You may be a good candidate for a do-it-yourself divorce if you and your spouse agree on all issues (division of property, custody, and support), have complete information about your family’s assets and debts which are fairly simple, and feel comfortable with the arrangements for your children in terms of custody and support as well as shared parenting time. Other factors that might make you a good candidate include if there is no child or spousal abuse involved; if both spouses want to end the marriage; if one spouse has been out of work for an extended period of time; or if one spouse wants to move away from the other.
You can save money by not hiring a traditional attorney or mediator on either side who aggravate the situation, thus increasing attorney’s time and fees.

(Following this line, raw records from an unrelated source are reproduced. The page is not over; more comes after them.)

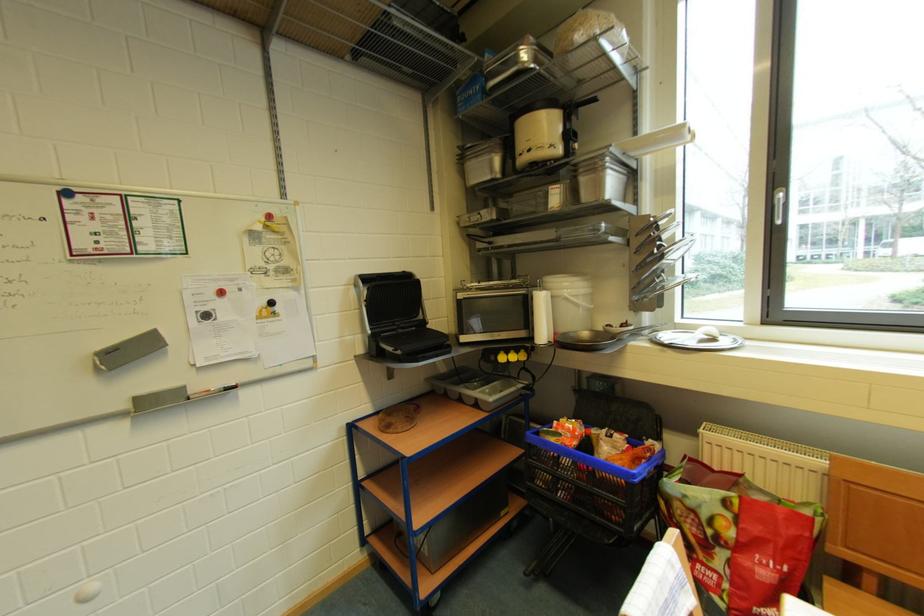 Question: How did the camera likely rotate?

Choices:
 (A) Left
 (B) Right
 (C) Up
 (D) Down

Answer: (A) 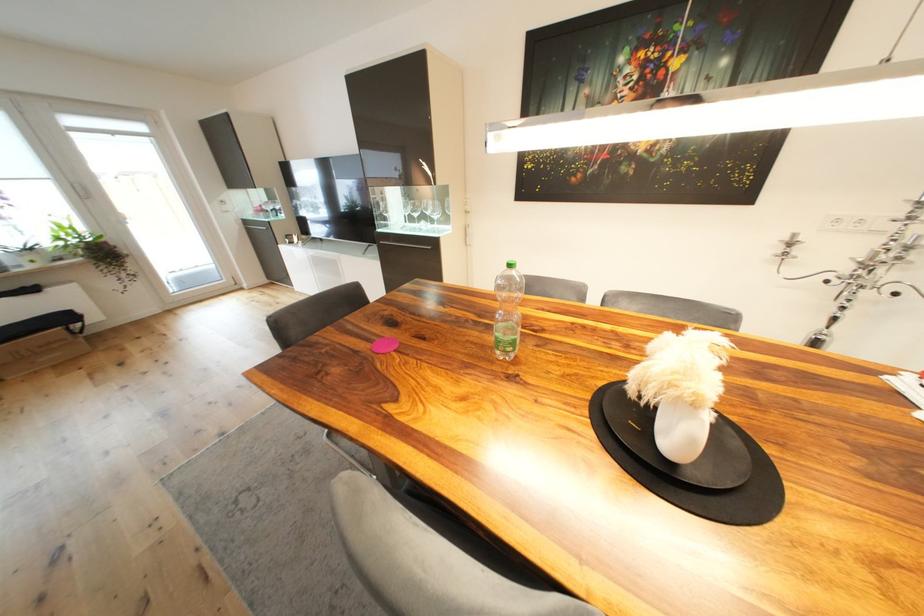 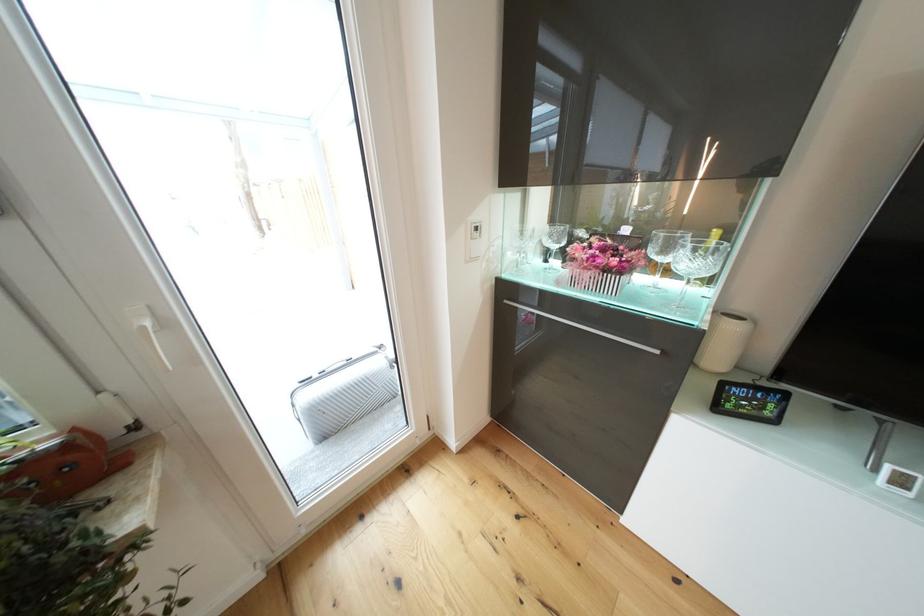 The images are taken continuously from a first-person perspective. In which direction are you moving?

The cameraman walked toward left, forward. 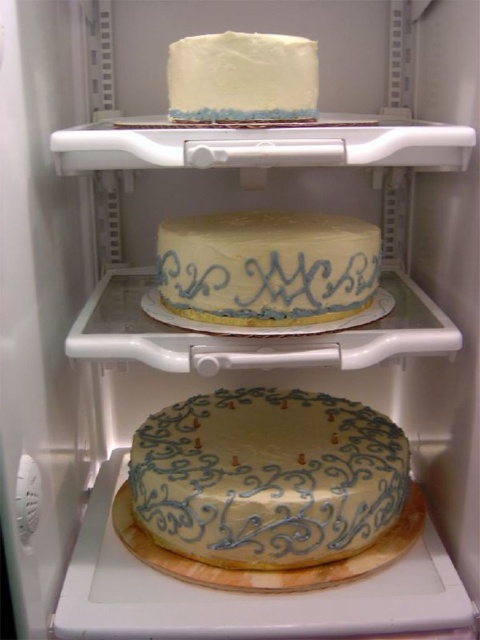 Question: Does yellow matte cake at lower center appear on the right side of white buttercream cake at center?

Choices:
 (A) yes
 (B) no

Answer: (B)

Question: Which of these objects is positioned closest to the white matte cake at upper center?

Choices:
 (A) white buttercream cake at center
 (B) yellow matte cake at lower center

Answer: (A)

Question: Which object is closer to the camera taking this photo?

Choices:
 (A) white matte cake at upper center
 (B) white buttercream cake at center

Answer: (A)

Question: Based on their relative distances, which object is farther from the white matte cake at upper center?

Choices:
 (A) yellow matte cake at lower center
 (B) white buttercream cake at center

Answer: (A)

Question: In this image, where is white buttercream cake at center located relative to white matte cake at upper center?

Choices:
 (A) right
 (B) left

Answer: (A)

Question: Can you confirm if yellow matte cake at lower center is positioned above white buttercream cake at center?

Choices:
 (A) no
 (B) yes

Answer: (A) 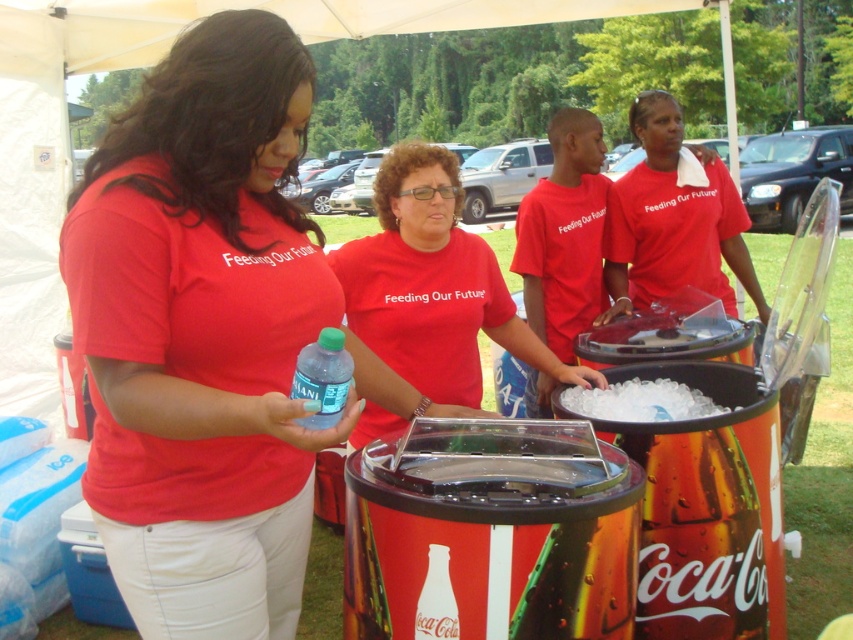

Don’t Hire an attorney to “get back” at your spouse
This is a very bad idea for two reasons. First, except in extremely egregious cases, most courts won’t punish your spouse financially for being a bad person. Second, hiring an attorney to punish your spouse will cost you because your attorney will need to increase the number of hours spent on your case. Increased attorney hours means higher divorce costs, and higher divorce costs means there will be less money available for other things like child support or alimony payments.
A DIY divorce attorney can save you money on legal fees but it does not mean that everything will go smoothly.
There are many important steps that must be taken before filing for dissolution so it’s best to hire the right divorce attorney first.
Uncontested divorce is not just filling out forms. It’s writing the judgment for a judge and if it isn’t written properly, there could be all sorts of problems down the line with enforcement or modification in court. The DIY approach may seem cheaper up front – but chances are you’ll definitely save money on attorney fees by going to an experienced lawyer who has seen what can happen when these documents aren’t drafted well from day one.
It is difficult to know for sure what the judge will do when it comes time to divide property in a divorce case, but Massachusetts does not follow community property rules. In this state, only assets acquired during marriage are considered marital and subject to division should you get divorced.